The new one keeps that messaging and makes it about you. Because buying a car is personal. And that the decision-process can be fun…especially if it’s easy to do.

Doesn’t that make you want to at least look for a new car?

Generational Marketing is So Last Generation

So we’re done with generational marketing? Yes. And no. Because generational understanding still gives you valuable insights. It’s just not the complete story.

For example, a Boomer is less likely to be on Snapchat. So if you’re trying to promote products that fit their needs, it’s a silly place to market. Use age-specific demographics and include in your social strategy.

On the other side, a piece of education or product that works for a range of ages should be tailored to women. Because that’s your common factor. 25 and 65-year old women both fit a demographic.

Woman at Dual-Screen Computer

And why tailor to women rather than men? Because, once again, women make the buying decisions. Convincing men a certain razor is better might make them buy it.

More likely, the marketing will inspire them to ask their wife to buy it (or she’ll notice and get it on her own). And we’re not even talking about same-sex or cohabitation living arrangements.

Marketing At Your Credit Union

How does this relate to your credit union’s marketing and outreach strategies? It means going back to your mission. Again.

Take a look at your About Us or Why We Exist page. What does it present?

Circle of Hands and Feet

Most likely, it teaches you about a destination that people trust and rely upon for:

  • Sound financial advice
  • Tools to help simplify a variety of life stages
  • Efforts to boost the economic well-being of members

That sure sounds like stuff you’d want to present to the financial decision-maker of a household. Which means, your message is already solid. The change needs to come in how you convey it.

Take a look at what TrueCar did. Then look at Airbnb. Even Bank of America. What do they all have in common?
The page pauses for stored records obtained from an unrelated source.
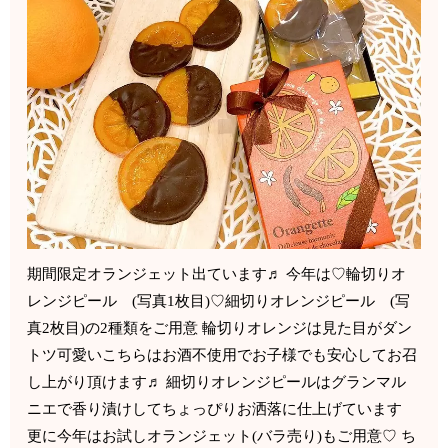
期間限定オランジェット出ています♬ 今年は♡輪切りオ
レンジピール (写真1枚目)♡細切りオレンジピール (写
真2枚目)の2種類をご用意 輪切りオレンジは見た目がダン
トツ可愛いこちらはお酒不使用でお子様でも安心してお召
し上がり頂けます♬ 細切りオレンジピールはグランマル
ニエで香り漬けしてちょっぴりお洒落に仕上げています
更に今年はお試しオランジェット(バラ売り)もご用意♡ ち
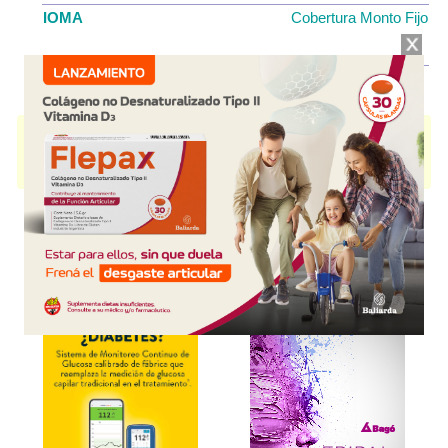
IOMA
Cobertura Monto Fijo
OS
$710,60
AF
$0,00
IBUPROFENO FECOFAR
contiene
ibuprofeno
y se indica como
Analgésico Antiinflam.
. Es producido por
Fecofar
y cuenta con 1
presentación disponible.
Explorar más
Otros productos con
ibuprofeno
Otros productos de
Fecofar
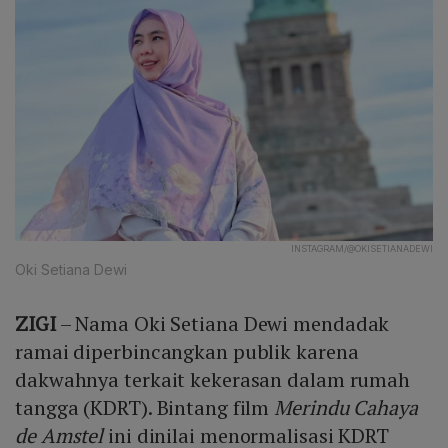
INSTAGRAM/@OKISETIANADEWI
Oki Setiana Dewi
ZIGI
– Nama Oki Setiana Dewi mendadak
ramai diperbincangkan publik karena
dakwahnya terkait kekerasan dalam rumah
tangga (KDRT). Bintang film
Merindu Cahaya
de Amstel
ini dinilai menormalisasi KDRT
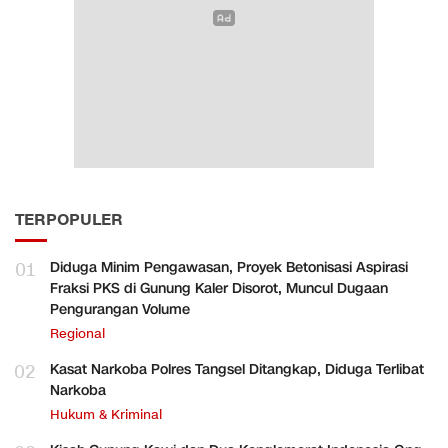
TERPOPULER
01
Diduga Minim Pengawasan, Proyek Betonisasi Aspirasi
Fraksi PKS di Gunung Kaler Disorot, Muncul Dugaan
Pengurangan Volume
Regional
02
Kasat Narkoba Polres Tangsel Ditangkap, Diduga Terlibat
Narkoba
Hukum & Kriminal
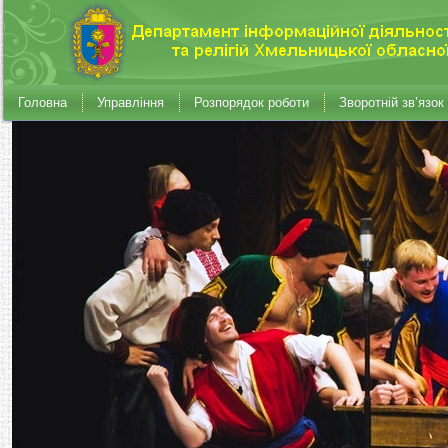
Головна
Управління
Розпорядок роботи
Зворотній зв’язок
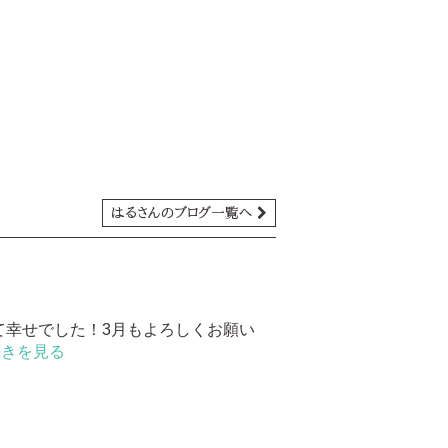
はるさんのブログ一覧へ
て幸せでした！3月もよろしくお願い
続きを見る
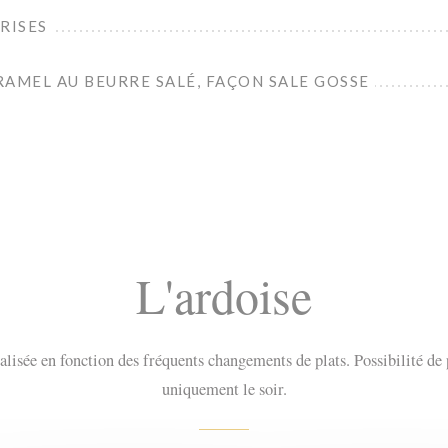
RISES
ARAMEL AU BEURRE SALÉ, FAÇON SALE GOSSE
L'ardoise
ualisée en fonction des fréquents changements de plats. Possibilité de 
uniquement le soir.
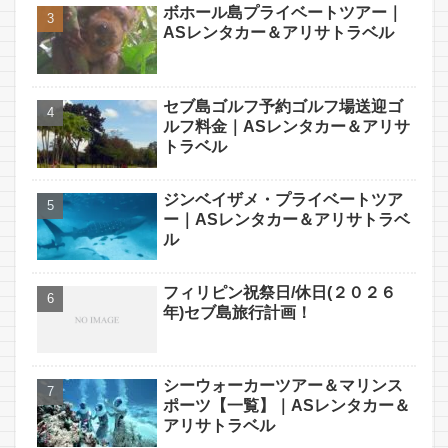
ボホール島プライベートツアー｜
ASレンタカー＆アリサトラベル
セブ島ゴルフ予約ゴルフ場送迎ゴ
ルフ料金｜ASレンタカー＆アリサ
トラベル
ジンベイザメ・プライベートツア
ー｜ASレンタカー＆アリサトラベ
ル
フィリピン祝祭日/休日(２０２６
年)セブ島旅行計画！
シーウォーカーツアー＆マリンス
ポーツ【一覧】｜ASレンタカー＆
アリサトラベル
Authenticity. Personality. Experience.

You don’t have to do a full rebrand to reap the benefits of this focus. Of course, when you do that, make sure it resonates!

Your goal, as you’ve read from me for years, is what it’s always been: Aim to best fulfill your mission. And communicating that in a way others grasp is a win for everyone.

So, women, what do you want? Because that’s your best marketing question to ask now.